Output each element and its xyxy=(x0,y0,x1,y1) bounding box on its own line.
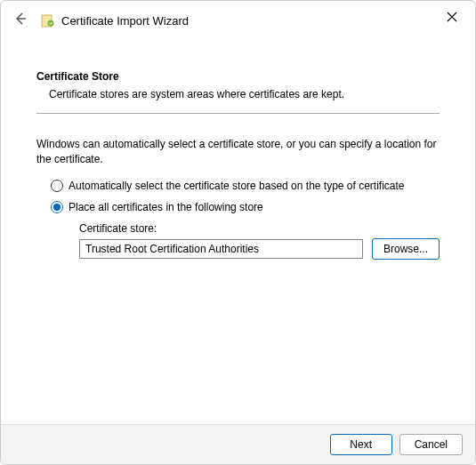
cancel-button[interactable]: Cancel xyxy=(399,434,463,455)
separator xyxy=(36,113,440,114)
footer: Next Cancel xyxy=(1,424,475,464)
store-label: Certificate store: xyxy=(79,222,440,235)
titlebar: Certificate Import Wizard xyxy=(1,1,475,35)
section-heading: Certificate Store xyxy=(36,70,440,83)
radio-auto-select[interactable]: Automatically select the certificate sto… xyxy=(51,180,440,192)
radio-icon-selected xyxy=(51,201,63,213)
browse-button[interactable]: Browse... xyxy=(372,238,440,260)
radio-group: Automatically select the certificate sto… xyxy=(36,180,440,260)
radio-place-label: Place all certificates in the following … xyxy=(69,201,263,213)
store-row: Browse... xyxy=(79,238,440,260)
content-area: Certificate Store Certificate stores are… xyxy=(1,35,475,260)
intro-text: Windows can automatically select a certi… xyxy=(36,137,440,167)
section-subtext: Certificate stores are system areas wher… xyxy=(36,88,440,100)
window-title: Certificate Import Wizard xyxy=(61,14,189,28)
radio-place-all[interactable]: Place all certificates in the following … xyxy=(51,201,440,213)
radio-icon xyxy=(51,180,63,192)
close-button[interactable] xyxy=(440,6,464,28)
certificate-wizard-icon xyxy=(40,12,56,28)
store-block: Certificate store: Browse... xyxy=(51,222,440,260)
next-button[interactable]: Next xyxy=(330,434,392,455)
back-icon[interactable] xyxy=(13,12,28,29)
svg-point-4 xyxy=(48,20,54,27)
radio-auto-label: Automatically select the certificate sto… xyxy=(69,180,405,192)
certificate-store-input[interactable] xyxy=(79,239,363,259)
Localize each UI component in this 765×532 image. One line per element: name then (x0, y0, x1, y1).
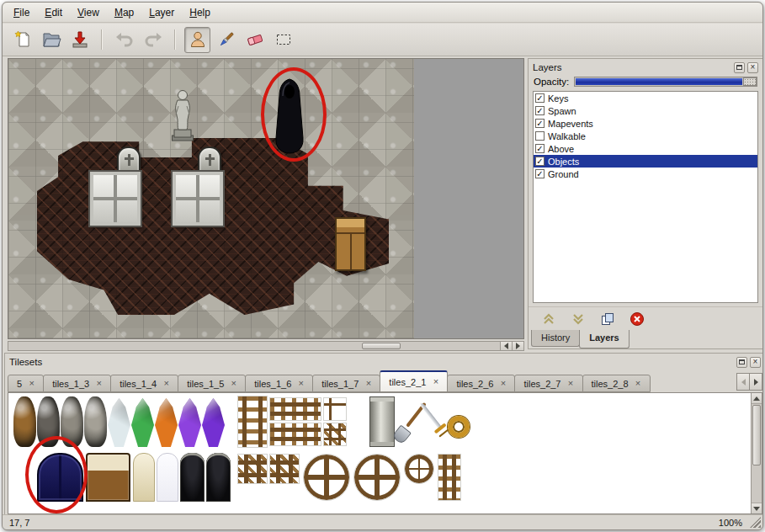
· · · · ·
- [TASK PROMPT]: Check each line of the listing for the word "stores" and state how many lines contain it, with no other words.

- [ANSWER TO THIS PROBLEM]: 2